A vocabulary of gestures
Thomas Demand admits to producing five to six photographs a year. To call him a “photographer” would be doing him injustice; yet he is that, too. His work may be said to exist in the space delimited by two photographic images: a found image, often culled from the press, which is reconstructed as a three-dimensional life-size paper model, and then photographed to create a full-scale tableau. The initial image may be of poor quality, like the CCTV shot of the security gate at the Portland, Maine, airport, just moments after the passage of Mohamed Atta, one of the September 11 hijackers, on his way to Logan Airport where he would board AA Flight 11 (Gate, 2004); or the photo of the control room at the Fukushima Daichi nuclear plant documenting earthquake damage in March of 2011. It might also be a smart-phone snapshot taken by the artist, a visual note drawing attention to the mundane, the marginal, the insignificant: a public ashtray containing evidence of a busy smoke break or a plant clinging to the opaque glass of a bathroom window (Dailies #2, 2008 and #14, 2011).

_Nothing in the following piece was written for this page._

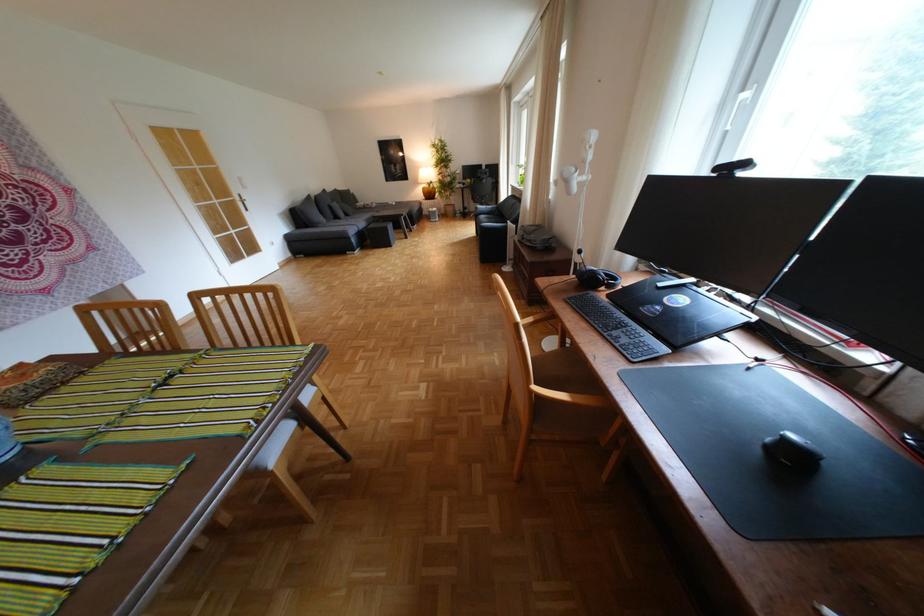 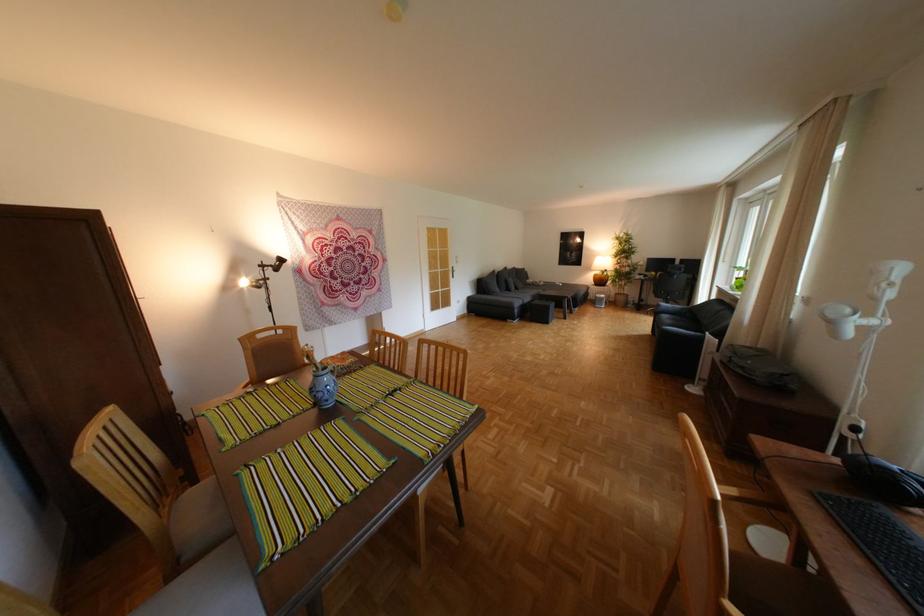 Find the pixel in the second image that matches point 367,241 in the first image.

(529, 312)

The labor involved in the paper-and-cardboard reconstruction of a place dilates the temporality of the event. For example, to make Junior Suite (2012), Demand checked into Beverly Hilton hotel and ordered the same room service as Whitney Houston on the night of her death. He arranged the half-eaten meal, beer cans, plates, napkins, etc., to match the news photo. The resulting image served as the basis for a paper model, which was in turn photographed from the same angle as the snapshot circulated in the tabloids. Thomas Demand’s attentive slowness counters, on the one hand, the perfunctory nature of everyday gestures, which take on added significance (such as the last meal), and, on the other, the rapidity of the news cycle.

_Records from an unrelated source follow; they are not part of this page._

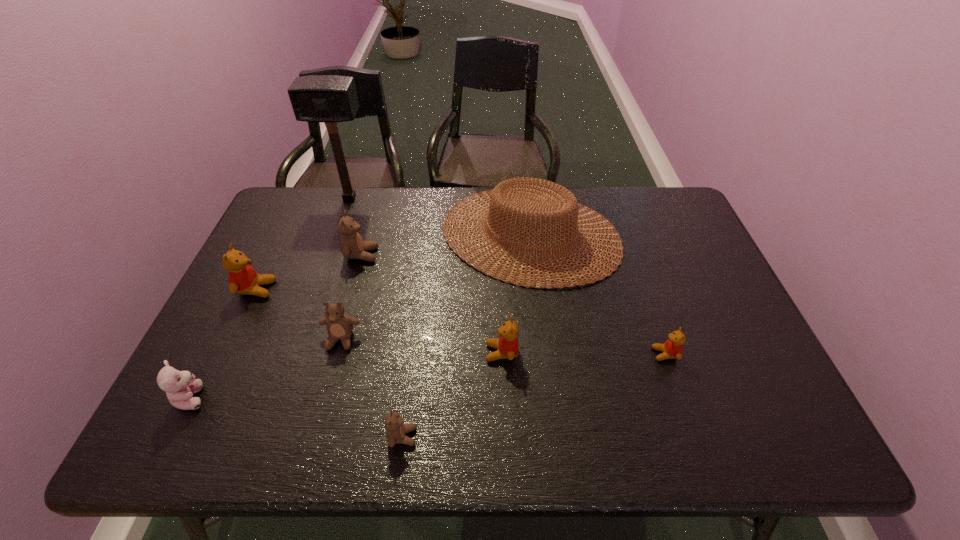 Locate an element on the screen. free space between the second teddy bear from right to left and the tallest object is located at coordinates (425, 275).

This screenshot has width=960, height=540. Find the location of `free space between the rightmost brown teddy bear and the biggest red teddy bear`. free space between the rightmost brown teddy bear and the biggest red teddy bear is located at coordinates click(329, 363).

Identify the location of free space that is in between the sunhat and the farthest red teddy bear. (394, 262).

The image size is (960, 540). I want to click on vacant space that is in between the sixth teddy bear from left to right and the tallest object, so click(x=425, y=275).

Find the location of `vacant area between the second teddy bear from right to left and the beige sunhat`. vacant area between the second teddy bear from right to left and the beige sunhat is located at coordinates (516, 294).

This screenshot has width=960, height=540. I want to click on free space between the nearest teddy bear and the smallest red teddy bear, so click(534, 395).

Image resolution: width=960 pixels, height=540 pixels. Identify the location of free spot between the second smallest brown teddy bear and the second nearest teddy bear. (267, 368).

Once photographed, the model is dismantled and burned. Yet the fragility of this paper fabrication persists in the photograph as a trace: the imperfect edges of the sand pile in the ashtray (Daily #2), or the undifferentiated die-cut leaves in Clearing, betray their hand-made provenance. Although detailed and meticulously crafted, the model isn’t meant to trick the viewer: the unwritten ledgers and unmarked buttons and levers in Control Room (2011), the stacks of blank ballots in Poll (2001), and the solid-black telephone dial in Gate point to a reality that is not habitable.
Assembling Thomas Demand’s “complete papers” would be an impossible task: these should include the construction papers and cardboards, the silver-gelatin emulsion film, the photosensitive papers, perhaps sketches or calculations preliminary to the models… The Complete Papers published in 2018 by Mack is a more modest, and yet no less impressive enterprise. A bound-volume retrospective of the artist’s work, it collects all the images made between 1994 and 2018, as well as generous excerpts from essays written for exhibition catalogs, plus a handful of original writings.
One image emerges as a self-referential comment on the catalogue raisonné. The photograph Atelier (2014) shows an artist’s studio: spacious and sparsely furnished. Whites and beiges dominate, except for the lower-right corner, roughly delimited by the diagonal, which is populated by colorful paper cuttings. The photograph does not show any completed artwork. Instead, we see the negative products of invisible labor: the model has already been destroyed (including, by a mise-en-abime, the paper model of the very atelier), and the colorful offal is waiting to be swept away. The reader will find traces of these multicolored scraps inserted between the pages of the book to mark the chronological timeline. These loose-leaf pages of construction paper are like uncut leaves of all seasons that invite us to question our assumptions about what we see, and to discern in castoff shreds the outlines of a work and beneath what we take to be solid reality, the unsettled ground of history.